ユニファイド・ストレージ・ベンダーのNetAppは1月28日、都内においてプライベートイベント「NetApp Innovation 2015 Tokyo」を開催した。「自由、そして自在へ」というテーマが掲げられた今回は、14のパートナー企業が製品/ソリューションを展示。NetAppが提唱する「Unbound Cloud(解放されたクラウド)」のもとに、オンプレミスからハイブリッドクラウドへどのように展開していくか、最新のソリューションと革新的なテクノロジーが一堂に会して紹介された。

本稿では、パートナー・ベンダーによるテクニカル・セッションの中から、「クラウド基盤と多彩なサービスにより効率的、効果的なクラウド環境を実現」をテーマに解説した、富士通のセッション内容を紹介しよう。

NetApp Innovation 2015 Tokyo 富士通展示ブースレポート

「NetApp Innovation 2015 Tokyo」にて富士通が出展したブースのレポートを以下に掲載しております。併せてご覧ください。

"良いとこ取り"が引き起こした仮想化基盤の"落とし穴"とは?

ICTインフラ活用によるコスト削減や業務効率化の観点から、仮想化やクラウド基盤を導入する企業は増加している。しかし、クラウド基盤の選定や、クラウド環境で運用する業務の選別には、留意すべきポイントが多々存在する。「コスト削減のみを重視してパブリッククラウドにした結果、カスタマイズに制限があり、期待したほどの効果が得られなかった」という苦い経験を持つ企業は少なくない。

「クラウドは"パブリック"、"プライベート"、"ハイブリッド"に大別され、それぞれメリット/デメリットがあります。パブリッククラウドは、自社内に設備を持つ必要がなく、従量制の料金体系でコスト削減が期待できるものの、複数ユーザーによる共同利用へのセキュリティ上の不安や、個別運用案件への対応が限定的といった側面があります。
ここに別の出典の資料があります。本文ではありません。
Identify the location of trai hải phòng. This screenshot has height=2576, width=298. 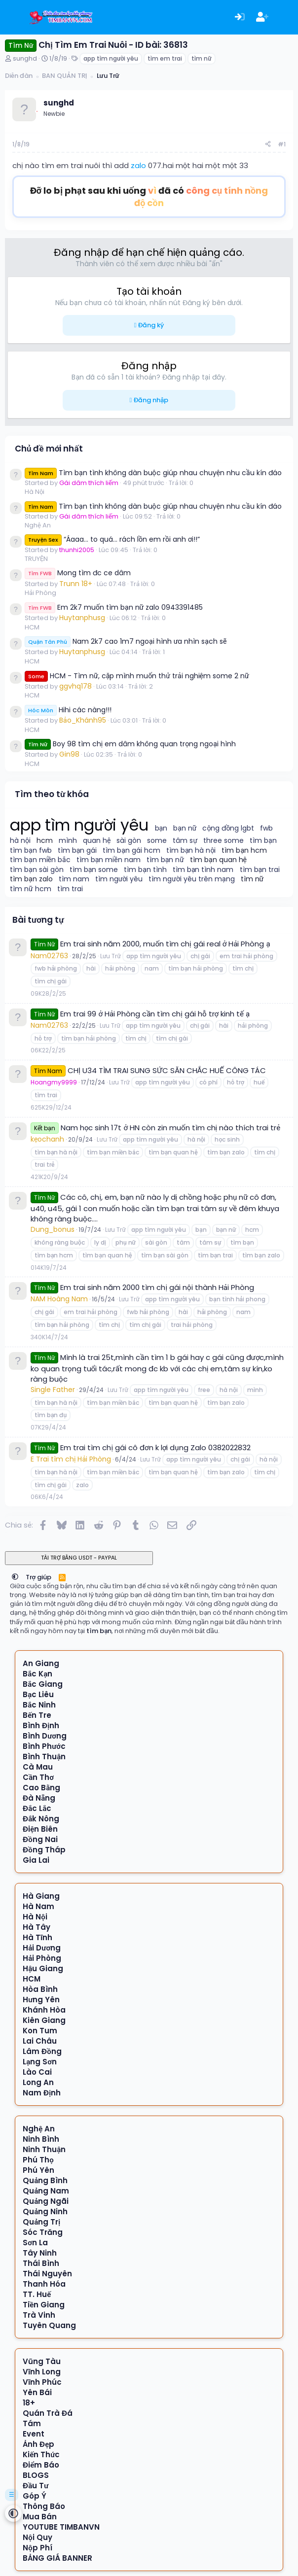
(191, 1325).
一方、プライベートクラウドは、初期導入/運用コストは考慮しなければなりませんが、顧客専用のシステムとなるため、強固なセキュリティ確保と柔軟なカスタマイズ、個別要件への対応が可能です。業務に応じて、環境を選定するなど個別要件への対応が可能です」

富士通のストレージシステム事業本部ストレージソリューション事業部NASシステム開発部でマネージャーを務める葛西邦彦氏

こう説明するのは、富士通のストレージシステム事業本部ストレージソリューション事業部NASシステム開発部でマネージャーを務める葛西邦彦氏である。同氏は、プライベートクラウド導入のキーワードは、「効果の最大化」「仮想化環境を実現するインフラ」「最適な仮想化環境の構築」だと説く。

「これまでのICTシステム導入は、個別最適化に重点を置いていました。その結果、既存システムの大規模化/複雑化が進み、維持運用に膨大なコストがかかっています。クラウド導入では、こうした環境から脱却し、ICTシステム全体の最適化を目指すことが重要です。そのためには、業務のサービスレベルに応じたクラウド基盤を選定し、迅速かつ確実で、導入後もすぐに運用できる環境が求められているのです」(葛西氏)
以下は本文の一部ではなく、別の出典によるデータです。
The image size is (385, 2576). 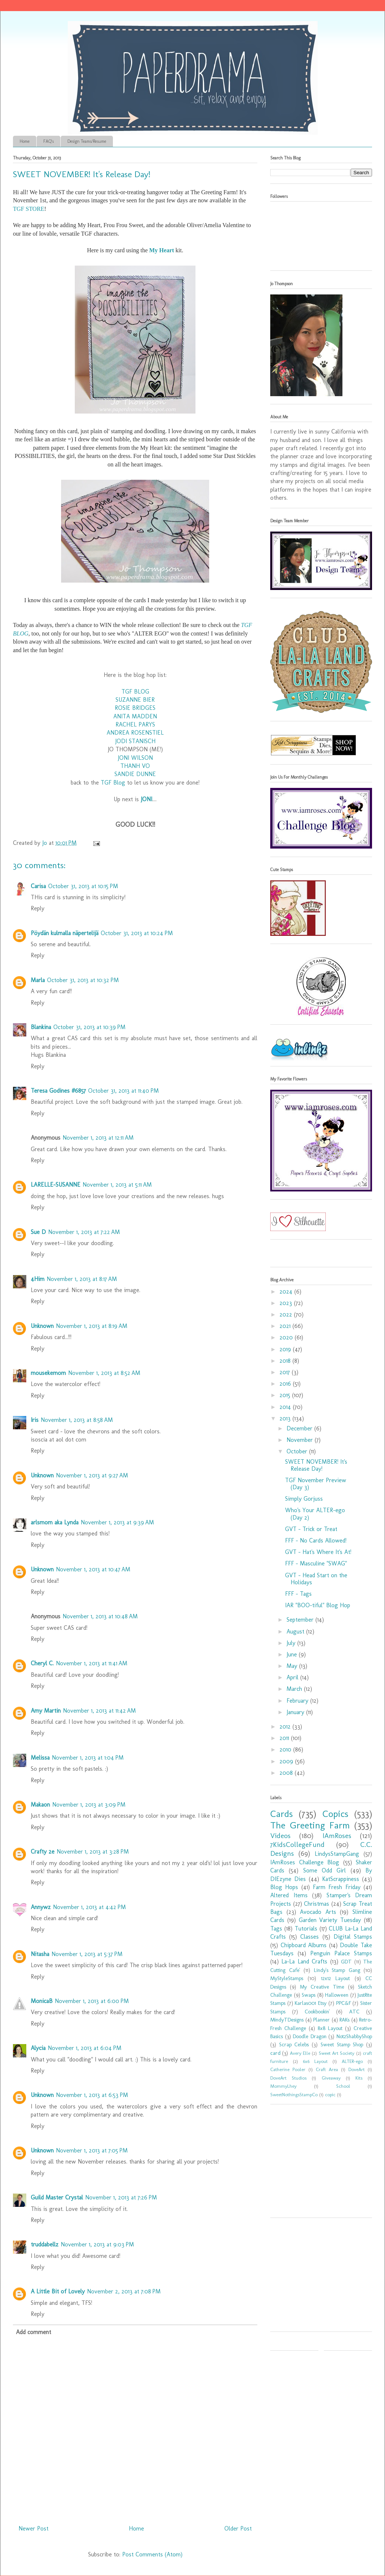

業務が要求するサービスレベルは、「リカバリポイント」「サービス提供時間」「サービス稼働率」「ハードウェア復旧時間」などを判断の軸とする。そして、最適なレベルを見極めたうえで、最適な仮想化基盤を選定するのが「正しいステップ」であるという。

稼働する業務が要求するサービスレベルを判断の軸とすることで、クラウドに乗せる業務が選別できる

では、どのような仮想化基盤を選択すべきなのか。葛西氏は、「プライベートクラウド基盤として効果を最大化する1つの方法として、垂直統合型基盤を活用することが考えられます。その活用により、仮想化・プライベートクラウド基盤を実現する際におこる様々な課題を解決できます」と指摘する。

その課題とは、「オープンシステム採用による、運用費用の高止まりと管理の複雑性」だ。各分野のナンバーワン製品を選択し、"良いとこ取り"をしようとしたものの、実際にはハイパーバイザー層や物理/仮想環境の連携がとれていなかったり、異なる管理画面で管理が煩雑になったりしているケースは多い。また、トラブル発生時の障害の切り分けに時間がかかったり、増設作業に手間がかかったりすることも多く、結果的に運用管理工数/コストが増大することもしばしばだ。

しかし、垂直統合型基盤であれば、ストレージ、サーバ、スイッチ(ネットワーク)、OS、ハイパーバイザー、運用管理ソフトなど、仮想化/プライベートクラウドに必要な要素をすべて備えた"単一の製品"となるため、こうた問題から解放される。葛西氏は、「富士通ではシステムの設計から保守まで、垂直統合による最適化を実現するシステムを提供しています。それが『FUJITSU Integrated System Cloud Ready Blocks(以降、Cloud Ready Blocks)』です」と紹介し、同システムについて解説した。